TriviaQA: A Large Scale Distantly Supervised Challenge Dataset for - PowerPoint PPT Presentation

TriviaQA: A Large Scale Distantly Supervised Challenge Dataset for Reading Comprehension Mandar Joshi, Eunsol Choi, Daniel S. Weld, Luke Zettlemoyer Presenter: Zhuolun Xiang

Background • Question Answering (QA) Formulation • Answer a question 𝑟 given evidences 𝐸 • Dataset of tuples 𝑟 𝑗 , 𝑏 𝑗 , 𝐸 𝑗 𝑗 = 1, … , 𝑜} • 𝑏 𝑗 is a substring of D 𝑗 • Example

Overview • TriviaQA • Over 650K question-answer-evidence triples • First dataset where questions authored by trivia enthusiasts • Evidence documents from Web search and Wiki pages • A high percentage of the questions are challenging • Dataset samples

Dataset Collection • Gather question-answer pairs from 14 trivia websites • Remove short questions • Collect evidence from Web search and Wikipedia • Web search • Pose questions on Bing • Exclude trivia websites • Crawl top 10 results • Wikipedia • Use TAGME to find Wikipedia entities in the question • Add these pages as evidence

Dataset Analysis • Question-answer pairs • Avg length = 14 • Manually analyze 200 sampled questions Property of questions

Dataset Analysis • Question-answer pairs • Avg length = 14 • Manually analyze 200 sampled questions Property of answers

Dataset Analysis • Question-answer pairs • Avg length = 14 • Manually analyze 200 sampled questions • Evidences • 75.4%/79.7% of Web/Wiki evidences contain answers • Human test achieves 75.3/79.6 accuracy on Web/Wiki domains • Answer 40% of questions needs information from multiple sentences

Experiments: Baseline Methods • Random entity baseline (Wiki domain only) • Entities in Wiki pages form candidate answer set • Randomly pick one that not occur in question • Entity classifier • Ranking problem over candidate answers • Function learnt using LambdaMART (Wu et al., 10) • Neural model • Use BiDAF model (Seo et al., 17)

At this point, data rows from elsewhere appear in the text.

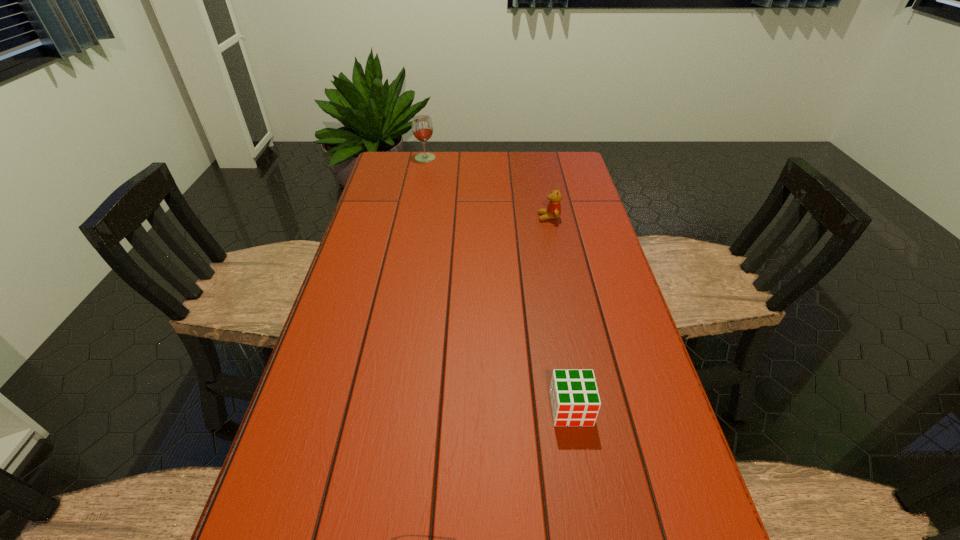 Identify the location of vacant area at the far right corner. click(x=553, y=161).

I want to click on free space between the wineglass and the cube, so click(x=498, y=284).

Where is `free space between the farthest object and the shortest object`? free space between the farthest object and the shortest object is located at coordinates (498, 284).

Locate an element on the screen. The image size is (960, 540). the closest object to the teddy bear is located at coordinates (422, 128).

Locate which object ranks second in proximity to the second shortest object. Please provide its 2D coordinates. Your answer should be formatted as a tuple, i.e. [(x, y)], where the tuple contains the x and y coordinates of a point satisfying the conditions above.

[(575, 401)]

What are the coordinates of `free spot that satisfies the following two spatial constraints: 1. on the front-facing side of the second tallest object; 2. on the red face of the cube` in the screenshot? It's located at (588, 409).

The width and height of the screenshot is (960, 540). I want to click on vacant space that satisfies the following two spatial constraints: 1. on the front-facing side of the second shortest object; 2. on the red face of the shortest object, so click(x=588, y=409).

The image size is (960, 540). What are the coordinates of `vacant area in the image that satisfies the following two spatial constraints: 1. on the front-facing side of the teddy bear; 2. on the red face of the nearest object` in the screenshot? It's located at (588, 409). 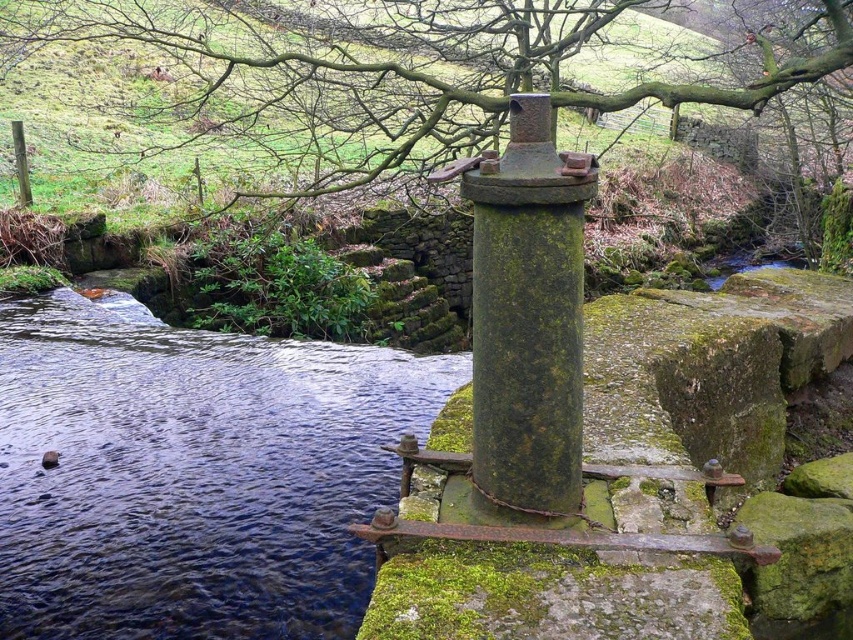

Experiments • Metrics • Exact match(EM) and F1 score • For numerical and freeform answer: single given answer as ground truth • For Wiki entity: use Wiki aliases as well • Setup • Random partition into train(80%)/development(10%)/test(10%)

Experiments • Results • Human baseline: 79.7% on Wiki, 75.4% on web

Conclusion • TriviaQA • 650K question-answer-evidence triples • Questions authored by trivia enthusiasts • Evidence documents from Web search and Wiki pages • Experiments show TriviaQA is a challenging testbed Thanks!

TriviaQA: A Large Scale Distantly Supervised Challenge Dataset for - PowerPoint PPT Presentation

TriviaQA: A Large Scale Distantly Supervised Challenge Dataset for Reading Comprehension Mandar Joshi, Eunsol Choi, Daniel S. Weld, Luke Zettlemoyer Presenter: Zhuolun Xiang Background Question Answering (QA) Formulation Answer a

A large-scale International IPv6 Network A large-scale International IPv6 Network www.6net.org

FINANCING LARGE SCALE SOLAR Large Scale Solar Conference - Sydney Gloria Chan Director, Large

Not to Cry Wolf: Distantly Supervised Multitask Learning in Critical Care Patrick Schwab 1

Large-Scale Machine Learning at Twitter 2 Large-Scale Machine Learning at Twitter Jimmy Lin and

INFRASTRUCTURE 2110414 Large Scale Computing Systems Natawut Nupairoj, Ph.D. Outline 2

MongoDB large scale data-centric architectures QConSF 2012 Kenny Gorman Founder, ObjectRocket

INCORPORATING LARGE-SCALE CITIZEN INCORPORATING LARGE-SCALE CITIZEN DELIBERATION INTO

Workshop Workshop on Large on Large- -Scale Disaster Recovery Scale Disaster Recovery i i

A large-scale chemical data integration system Gaia Paolini Pfizer Confidential 1 Large-Scale

Efficient Large-Scale Graph Processing on Hybrid CPU and GPU Systems A. Gharaibeh, E.

Meeting the Challenges of Ultra- -Large Large- -Scale Scale Meeting the Challenges of Ultra

Large Scale I nternational I Pv6 Pilot Large Scale I nternational I Pv6 Pilot Network (6NET)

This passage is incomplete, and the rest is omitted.